For those of us wanting to send money abroad, whether to buy a dream holiday home or to support expat relatives, there are a bewildering array of options.
It can be easy to get lost in the combination of upfront fees and different exchange rates making choosing the best option hard.
Broadly speaking, there are three options for sending cash abroad: a straightforward bank transfer, a high street transfer firm or a specialist foreign exchange broker.
Each option will suit different people depending on what level of protection they want, how soon they need the money to arrive and how much they want to pay. Costs will also differ depending on where in the world your money is being spirited off to.
A number of online options have emerged in the past few years which have levelled the playing field somewhat.
I value the safety of my money
For those who are cautious about losing their money should anything go wrong with the transfer – or if the transfer firm should go bust – then sending money with your bank or building society is by far the most reliable option.
While unlikely to be the cheapest in terms of fees, or to offer the best exchange rate, all deposits in a British bank are covered by the Financial Services Compensation Scheme up to a value of £85,000. This means that, should your bank go under, you would get your money back up to this limit.
Other options, like brokers or transfer firms, may offer some protection but will not be covered by this cast-iron guarantee.
However, in addition to any fees your bank might charge, the exchange rate will be set in-house and is unlikely to be the best available.
Therefore the cost of the transaction is likely to be high, and either you will pay more or the person receiving the money will not have as many dollars, euros, yen or whatever currency you are sending left as they would have had you used another method.
Some banks operate fee-free foreign transfers – HSBC’s Premier and Advance accounts for example – but usually both the sending and receiving party will have to hold the same account.
I want the money to arrive quickly
If speed is most important then you could still be best served by your bank. Many transfers today, even international ones, happen within hours – although some take as long as four to six days, according to the Money Advice Service.

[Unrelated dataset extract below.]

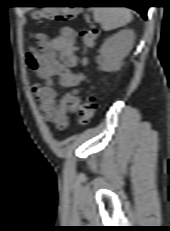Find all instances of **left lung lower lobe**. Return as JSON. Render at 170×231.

Generally the best option for a speedy transfer will be a high-street transfer firm like Western Union or Moneygram. This will be easy to set up, often involving only one form, and transfer will be quick with the recipient usually able to collect the money instantly.

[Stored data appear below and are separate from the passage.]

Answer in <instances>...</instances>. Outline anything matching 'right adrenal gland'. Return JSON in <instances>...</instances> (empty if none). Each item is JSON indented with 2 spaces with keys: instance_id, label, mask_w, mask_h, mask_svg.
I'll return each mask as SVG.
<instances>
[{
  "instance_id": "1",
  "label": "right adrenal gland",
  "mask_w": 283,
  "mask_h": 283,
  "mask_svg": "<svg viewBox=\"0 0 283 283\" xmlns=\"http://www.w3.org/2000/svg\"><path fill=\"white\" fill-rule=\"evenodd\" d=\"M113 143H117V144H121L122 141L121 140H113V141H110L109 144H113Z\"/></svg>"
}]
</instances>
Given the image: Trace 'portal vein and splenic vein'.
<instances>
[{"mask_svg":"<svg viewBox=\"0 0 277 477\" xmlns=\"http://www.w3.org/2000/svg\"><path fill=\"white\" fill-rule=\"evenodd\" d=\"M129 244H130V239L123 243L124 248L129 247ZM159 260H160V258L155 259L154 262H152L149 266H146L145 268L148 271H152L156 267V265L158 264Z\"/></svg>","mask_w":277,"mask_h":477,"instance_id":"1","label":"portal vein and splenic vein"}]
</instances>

For small amounts though, the fees can be very high. For example, Western Union currently charges a fee of £20 for sending money to Tonga.
Another option is an online service like Transferwise. These often come with very small fees but some services can take a few days to process a transfer – others are instant. You will, of course, require an internet connection.
It’s also worth noting there are fewer protections available for people using these services – they are not covered by the FSCS.
All such services based in the UK need to be either “registered” or “authorised” by the Financial Conduct Authority. An authorised firm must keep your money separated from its own accounts, meaning should it go bust your money should be recoverable. Registered firms do not need to do this, which lessens the protection significantly.
You can check a firm’s status on the FCA website, although its absence from the list could mean it is regulated in another country.
I want to send large amounts
The larger the amount of money you want to send, the more likely it is you will be charged a poor rate by your bank or building society. The best option for sending sums greater than £3,000 abroad is likely to be a foreign exchange broker.
These firms, some examples of which are Caxton FX, FairFX, MoneyCorp and World First, will often charge no fees at all on sums above this level.
As they are specialists, these firms will usually be able to offer the best exchange rates available, but you will have to open an account, which could take as long as a few days.